> **TASK MATERIAL**:

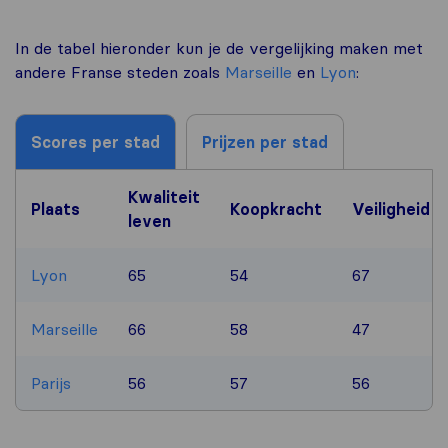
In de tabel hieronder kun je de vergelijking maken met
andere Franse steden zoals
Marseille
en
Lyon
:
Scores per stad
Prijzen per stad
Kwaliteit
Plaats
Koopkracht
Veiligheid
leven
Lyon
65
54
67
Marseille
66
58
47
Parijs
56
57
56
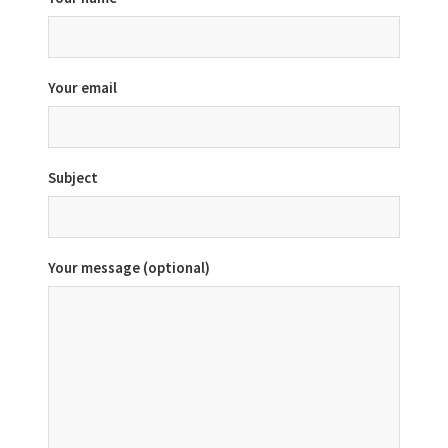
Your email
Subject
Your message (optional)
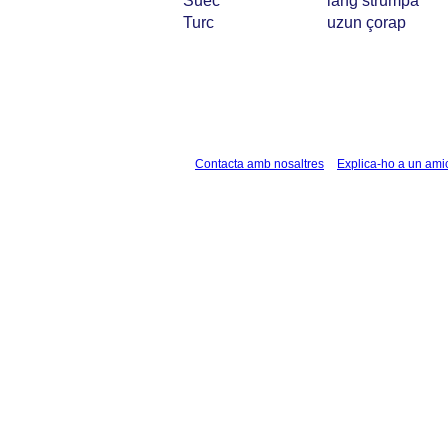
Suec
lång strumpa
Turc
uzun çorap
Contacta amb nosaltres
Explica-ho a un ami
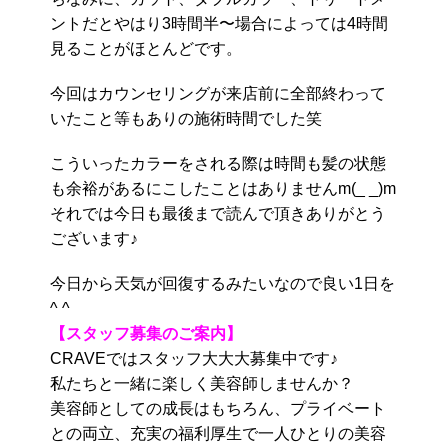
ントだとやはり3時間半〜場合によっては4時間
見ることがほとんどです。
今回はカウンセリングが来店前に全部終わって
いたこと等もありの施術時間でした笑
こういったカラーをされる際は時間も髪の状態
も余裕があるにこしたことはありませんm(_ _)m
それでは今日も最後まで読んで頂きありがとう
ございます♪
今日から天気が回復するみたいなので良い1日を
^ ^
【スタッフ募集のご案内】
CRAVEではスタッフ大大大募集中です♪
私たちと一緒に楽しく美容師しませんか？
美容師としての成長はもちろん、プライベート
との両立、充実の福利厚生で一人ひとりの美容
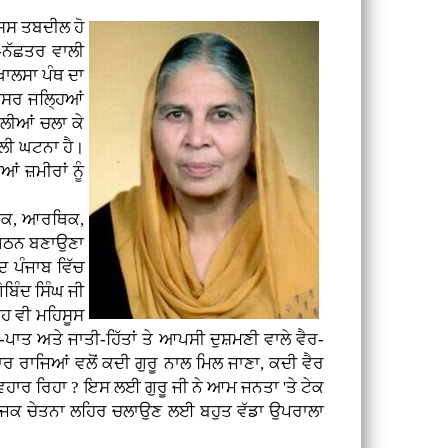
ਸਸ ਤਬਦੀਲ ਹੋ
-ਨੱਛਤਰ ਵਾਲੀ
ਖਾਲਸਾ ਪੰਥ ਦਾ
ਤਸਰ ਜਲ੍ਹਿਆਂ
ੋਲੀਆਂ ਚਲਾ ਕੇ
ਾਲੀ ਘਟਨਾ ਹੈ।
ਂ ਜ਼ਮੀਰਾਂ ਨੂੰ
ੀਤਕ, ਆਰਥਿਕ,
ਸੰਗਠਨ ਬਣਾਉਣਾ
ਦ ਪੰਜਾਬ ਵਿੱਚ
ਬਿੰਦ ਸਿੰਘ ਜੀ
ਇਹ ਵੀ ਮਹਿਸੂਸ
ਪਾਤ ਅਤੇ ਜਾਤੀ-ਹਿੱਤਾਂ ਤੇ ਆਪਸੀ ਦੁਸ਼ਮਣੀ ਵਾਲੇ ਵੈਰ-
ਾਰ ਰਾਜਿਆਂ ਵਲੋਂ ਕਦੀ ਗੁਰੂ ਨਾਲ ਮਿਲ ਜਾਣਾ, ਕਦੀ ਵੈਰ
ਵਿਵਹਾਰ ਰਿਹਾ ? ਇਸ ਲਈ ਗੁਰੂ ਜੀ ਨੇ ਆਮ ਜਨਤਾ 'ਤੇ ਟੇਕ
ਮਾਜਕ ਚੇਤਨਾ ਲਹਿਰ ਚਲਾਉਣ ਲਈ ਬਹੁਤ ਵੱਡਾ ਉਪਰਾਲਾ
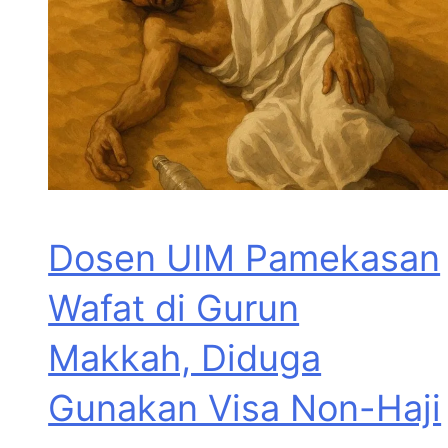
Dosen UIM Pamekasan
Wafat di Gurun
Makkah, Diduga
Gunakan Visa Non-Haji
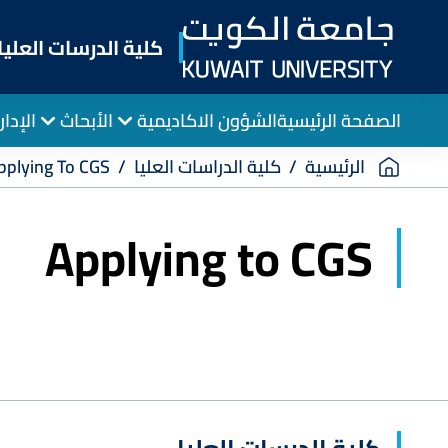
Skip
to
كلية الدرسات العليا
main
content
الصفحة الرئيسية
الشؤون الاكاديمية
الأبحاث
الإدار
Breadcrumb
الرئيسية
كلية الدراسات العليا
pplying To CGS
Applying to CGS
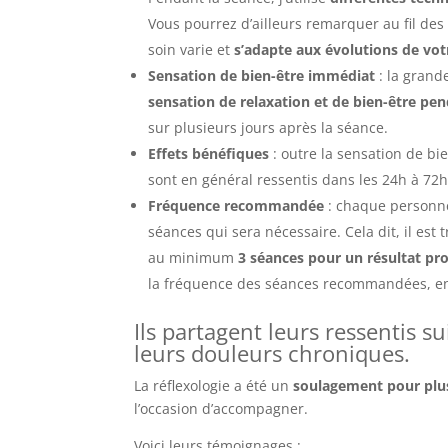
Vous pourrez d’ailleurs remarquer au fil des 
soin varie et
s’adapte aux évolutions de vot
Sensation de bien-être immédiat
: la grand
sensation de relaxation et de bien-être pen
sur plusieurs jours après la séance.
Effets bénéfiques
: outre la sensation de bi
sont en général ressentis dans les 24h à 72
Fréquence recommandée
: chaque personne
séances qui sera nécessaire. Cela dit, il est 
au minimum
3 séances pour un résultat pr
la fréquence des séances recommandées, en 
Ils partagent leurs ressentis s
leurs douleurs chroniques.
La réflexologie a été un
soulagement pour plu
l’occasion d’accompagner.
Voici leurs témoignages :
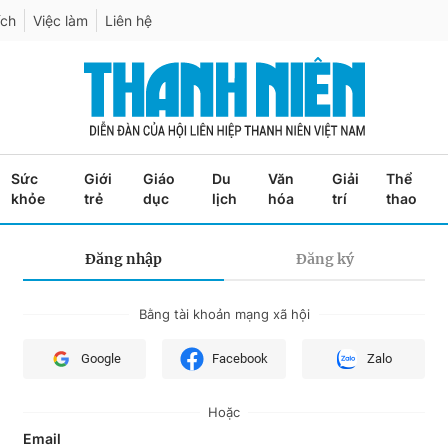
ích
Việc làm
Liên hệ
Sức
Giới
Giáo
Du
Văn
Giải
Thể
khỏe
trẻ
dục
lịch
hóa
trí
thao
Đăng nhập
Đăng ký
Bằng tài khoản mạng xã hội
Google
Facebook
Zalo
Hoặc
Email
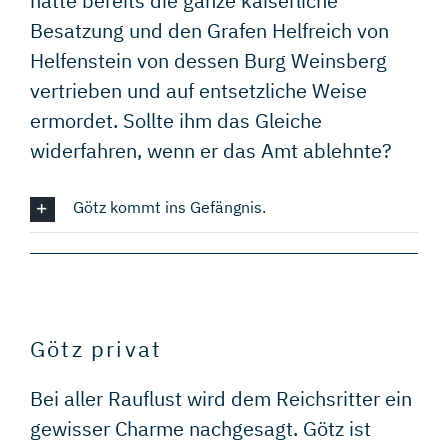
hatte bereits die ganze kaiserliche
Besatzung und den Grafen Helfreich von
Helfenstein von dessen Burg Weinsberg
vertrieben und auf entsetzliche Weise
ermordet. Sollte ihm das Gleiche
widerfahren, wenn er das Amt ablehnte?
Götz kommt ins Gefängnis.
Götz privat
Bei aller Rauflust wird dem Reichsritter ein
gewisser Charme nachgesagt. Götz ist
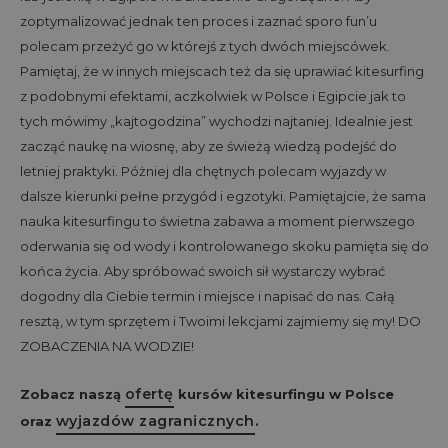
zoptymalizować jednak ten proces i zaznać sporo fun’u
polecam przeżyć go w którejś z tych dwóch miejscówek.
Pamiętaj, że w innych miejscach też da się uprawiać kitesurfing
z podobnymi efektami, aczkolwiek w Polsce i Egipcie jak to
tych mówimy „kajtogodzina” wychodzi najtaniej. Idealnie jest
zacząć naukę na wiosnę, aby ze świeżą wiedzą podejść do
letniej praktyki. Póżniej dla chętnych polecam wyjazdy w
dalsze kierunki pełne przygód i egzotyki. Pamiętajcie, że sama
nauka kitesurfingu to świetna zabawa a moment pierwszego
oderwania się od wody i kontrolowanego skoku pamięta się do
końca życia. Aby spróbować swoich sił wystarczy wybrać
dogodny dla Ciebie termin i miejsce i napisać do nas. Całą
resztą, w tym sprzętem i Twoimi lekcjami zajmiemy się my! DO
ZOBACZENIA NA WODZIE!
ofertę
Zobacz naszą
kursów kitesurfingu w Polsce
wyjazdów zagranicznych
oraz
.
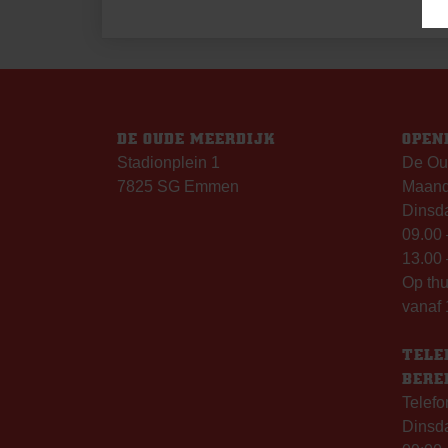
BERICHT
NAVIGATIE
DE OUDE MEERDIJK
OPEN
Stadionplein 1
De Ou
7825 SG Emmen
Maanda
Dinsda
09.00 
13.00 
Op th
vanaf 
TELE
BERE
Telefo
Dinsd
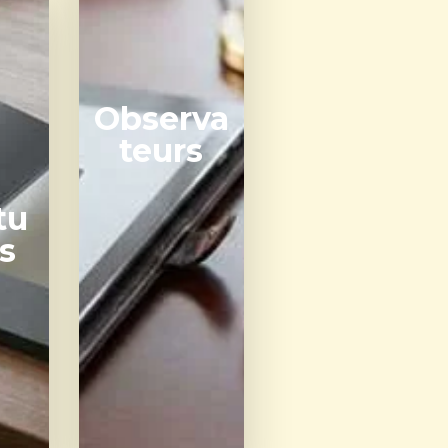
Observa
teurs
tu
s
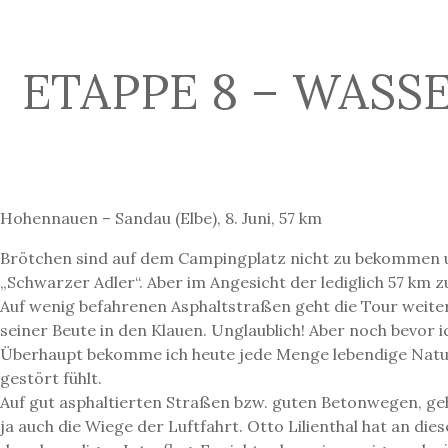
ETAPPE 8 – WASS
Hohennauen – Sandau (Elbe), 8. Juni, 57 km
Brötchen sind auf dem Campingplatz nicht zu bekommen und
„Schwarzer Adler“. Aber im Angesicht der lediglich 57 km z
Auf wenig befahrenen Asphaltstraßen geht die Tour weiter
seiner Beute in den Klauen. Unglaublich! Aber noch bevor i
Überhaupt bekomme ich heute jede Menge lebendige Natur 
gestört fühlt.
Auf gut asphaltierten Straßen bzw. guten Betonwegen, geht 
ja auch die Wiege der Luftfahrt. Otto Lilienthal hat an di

> **TASK OBJECTIVE**:
Transcribe the data verbatim. No picture belongs in the result.

> **COMPLETED EXERCISE**:
In de tabel hieronder kun je de vergelijking maken met
andere Franse steden zoals
Marseille
en
Lyon
:
Scores per stad
Prijzen per stad
Kwaliteit
Plaats
Koopkracht
Veiligheid
leven
Lyon
65
54
67
Marseille
66
58
47
Parijs
56
57
56
Your email
Subject
Your message (optional)
Suec
lång strumpa
Turc
uzun çorap
Contacta amb nosaltres
Explica-ho a un ami
ントだとやはり3時間半〜場合によっては4時間
見ることがほとんどです。
今回はカウンセリングが来店前に全部終わって
いたこと等もありの施術時間でした笑
こういったカラーをされる際は時間も髪の状態
も余裕があるにこしたことはありませんm(_ _)m
それでは今日も最後まで読んで頂きありがとう
ございます♪
今日から天気が回復するみたいなので良い1日を
^ ^
【スタッフ募集のご案内】
CRAVEではスタッフ大大大募集中です♪
私たちと一緒に楽しく美容師しませんか？
美容師としての成長はもちろん、プライベート
との両立、充実の福利厚生で一人ひとりの美容
ਸਸ ਤਬਦੀਲ ਹੋ
-ਨੱਛਤਰ ਵਾਲੀ
ਖਾਲਸਾ ਪੰਥ ਦਾ
ਤਸਰ ਜਲ੍ਹਿਆਂ
ੋਲੀਆਂ ਚਲਾ ਕੇ
ਾਲੀ ਘਟਨਾ ਹੈ।
ਂ ਜ਼ਮੀਰਾਂ ਨੂੰ
ੀਤਕ, ਆਰਥਿਕ,
ਸੰਗਠਨ ਬਣਾਉਣਾ
ਦ ਪੰਜਾਬ ਵਿੱਚ
ਬਿੰਦ ਸਿੰਘ ਜੀ
ਇਹ ਵੀ ਮਹਿਸੂਸ
ਪਾਤ ਅਤੇ ਜਾਤੀ-ਹਿੱਤਾਂ ਤੇ ਆਪਸੀ ਦੁਸ਼ਮਣੀ ਵਾਲੇ ਵੈਰ-
ਾਰ ਰਾਜਿਆਂ ਵਲੋਂ ਕਦੀ ਗੁਰੂ ਨਾਲ ਮਿਲ ਜਾਣਾ, ਕਦੀ ਵੈਰ
ਵਿਵਹਾਰ ਰਿਹਾ ? ਇਸ ਲਈ ਗੁਰੂ ਜੀ ਨੇ ਆਮ ਜਨਤਾ 'ਤੇ ਟੇਕ
ਮਾਜਕ ਚੇਤਨਾ ਲਹਿਰ ਚਲਾਉਣ ਲਈ ਬਹੁਤ ਵੱਡਾ ਉਪਰਾਲਾ
Dosen UIM Pamekasan
Wafat di Gurun
Makkah, Diduga
Gunakan Visa Non-Haji
Skip
to
كلية الدرسات العليا
main
content
الصفحة الرئيسية
الشؤون الاكاديمية
الأبحاث
الإدار
Breadcrumb
الرئيسية
كلية الدراسات العليا
pplying To CGS
Applying to CGS
Vous pourrez d’ailleurs remarquer au fil des 
soin varie et
s’adapte aux évolutions de vot
Sensation de bien-être immédiat
: la grand
sensation de relaxation et de bien-être pen
sur plusieurs jours après la séance.
Effets bénéfiques
: outre la sensation de bi
sont en général ressentis dans les 24h à 72
Fréquence recommandée
: chaque personne
séances qui sera nécessaire. Cela dit, il est 
au minimum
3 séances pour un résultat pr
la fréquence des séances recommandées, en 
Ils partagent leurs ressentis s
leurs douleurs chroniques.
La réflexologie a été un
soulagement pour plu
l’occasion d’accompagner.
Voici leurs témoignages :
ích
Việc làm
Liên hệ
Sức
Giới
Giáo
Du
Văn
Giải
Thể
khỏe
trẻ
dục
lịch
hóa
trí
thao
Đăng nhập
Đăng ký
Bằng tài khoản mạng xã hội
Google
Facebook
Zalo
Hoặc
Email
hatte bereits die ganze kaiserliche
Besatzung und den Grafen Helfreich von
Helfenstein von dessen Burg Weinsberg
vertrieben und auf entsetzliche Weise
ermordet. Sollte ihm das Gleiche
widerfahren, wenn er das Amt ablehnte?
Götz kommt ins Gefängnis.
Götz privat
Bei aller Rauflust wird dem Reichsritter ein
gewisser Charme nachgesagt. Götz ist
zoptymalizować jednak ten proces i zaznać sporo fun’u
polecam przeżyć go w którejś z tych dwóch miejscówek.
Pamiętaj, że w innych miejscach też da się uprawiać kitesurfing
z podobnymi efektami, aczkolwiek w Polsce i Egipcie jak to
tych mówimy „kajtogodzina” wychodzi najtaniej. Idealnie jest
zacząć naukę na wiosnę, aby ze świeżą wiedzą podejść do
letniej praktyki. Póżniej dla chętnych polecam wyjazdy w
dalsze kierunki pełne przygód i egzotyki. Pamiętajcie, że sama
nauka kitesurfingu to świetna zabawa a moment pierwszego
oderwania się od wody i kontrolowanego skoku pamięta się do
końca życia. Aby spróbować swoich sił wystarczy wybrać
dogodny dla Ciebie termin i miejsce i napisać do nas. Całą
resztą, w tym sprzętem i Twoimi lekcjami zajmiemy się my! DO
ZOBACZENIA NA WODZIE!
ofertę
Zobacz naszą
kursów kitesurfingu w Polsce
wyjazdów zagranicznych
oraz
.
BERICHT
NAVIGATIE
DE OUDE MEERDIJK
OPEN
Stadionplein 1
De Ou
7825 SG Emmen
Maanda
Dinsda
09.00 
13.00 
Op th
vanaf 
TELE
BERE
Telefo
Dinsd
Observa
teurs
tu
s
ETAPPE 8 – WASS
Hohennauen – Sandau (Elbe), 8. Juni, 57 km
Brötchen sind auf dem Campingplatz nicht zu bekommen und
„Schwarzer Adler“. Aber im Angesicht der lediglich 57 km z
Auf wenig befahrenen Asphaltstraßen geht die Tour weiter
seiner Beute in den Klauen. Unglaublich! Aber noch bevor i
Überhaupt bekomme ich heute jede Menge lebendige Natur 
gestört fühlt.
Auf gut asphaltierten Straßen bzw. guten Betonwegen, geht 
ja auch die Wiege der Luftfahrt. Otto Lilienthal hat an di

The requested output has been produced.